GenReL-World

The present state of GenReL-World is a work in progress. In case of constructive toughts please open an issue.

Table of Contents

Abstract
Project Work
Setup
- Installation
Frameworks and Testing
Train
Research
References
Credits

Abstract

GenReL-World is a general Reinforcement Learning framework to utilize various world models as environments for robot manipulation.

The goal is to contrust the framework which utilizes general reinforcement learning algorithms to control a robotic arm. A big problem in robotics is, that they adapt hardly to new environments or to task, which fall out to the trained task distribution. The adaptation of a general framework can be worthwhile if they can be intagrated to be trained on different world models.

With that only the world model and the encoding to a lower latent representation have to be switched. Implementing the different algorithms and finding connections between them is an ongoing research area, which can play a crutial part in robotics.

The framework involves reinforcement learning concepts from (0) and meta-reinforcement learning and multi-task learning using the MetaWorld open-source simulated benchmark (1).

The project utilizes Google DeepMinds's MuJoCo (Multi-Joint dynamics with Contact) as a general purpose physics engine that aims to facilitate research and development in robotics. (2).

The project also includes a built 7 degree of freedom robotic arm which is simulated with MuJoCo Menagerie's xArm7 (or some other model) as a part of the collection of high-quality models for the MuJoCo physics engine, curated by Google DeepMind (3) (4).

We also share the dream of Yann LeCun about how to construct autonomous intelligent agents (5).

Project Work

The project is conducted by Mark Czimber and Josh Kang

The bases of GenReL-World is part of the 2024 Deep Learning class of Aquincum Institute of Technology project work. The first milestones include simple implementations of reinforcement learning algorithms for example along with meta reinforcement learning.

These will be used to simpler task such as moving objects and controlling a robotic arm in a virtual environment. This can later be scaled by the mixing of different algorithms and implementations of new approaches.

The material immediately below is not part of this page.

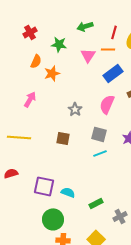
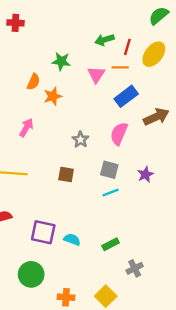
green arrow: (85, 26) -> (105, 40), moved
red cross: (30, 32) -> (15, 23), moved, turned 32
green rectangle: (96, 203) -> (111, 244), moved
green circle: (53, 219) -> (31, 274), moved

Several ongoing reasearch papers are taken into account during the development of the project (5) (6) (7).

Setup

GenReL-World is based on python3 high-level language, which is widely used for reinforcement learning. The project also requires several python library dependencies which can be installed from PyPI using the pip install "required library" terminal command.

Installation

To install everything, run:

git clone https://github.com/CIMBIBOY/GenReL-World.git

Create a virtual environment inside GenReL-World forlder by, run either:

Python: 
python -m venv myenv

Anaconda or Miniconda:
conda create --name myenv

After creation dependencies will be installed with poetry, run:

pip install poetry
# downloading poetry python package for handling pip packages easier

poetry init
# initialization will be done based on the project.toml file

poetry shell
# activation virtual environment

poetry install
# for downloading dependencies:

poetry add <package_name>
# to add own packages

poetry update
# to configure freshly added packages

Frameworks and Testing

Used frameworks and repositories for GenReL-World research:

MetaWorld is an open-source simulated benchmark for meta-reinforcement learning and multi-task learning.
MuJoCo is a general purpose physics engine that aims to facilitate research and development in robotics, biomechanics, graphics and animation, machine learning, and other areas.
MuJoCo Menagerie is a collection of high-quality models for the MuJoCo physics engine including models that work well right out of the gate.
garage is a toolkit for developing and evaluating reinforcement learning algorithms, and an accompanying library of state-of-the-art implementations built using that toolkit.

MetaWorld

To install MetaWorld follow the installation steps. The README of MetaWorld is a worthwhile read which can be found here.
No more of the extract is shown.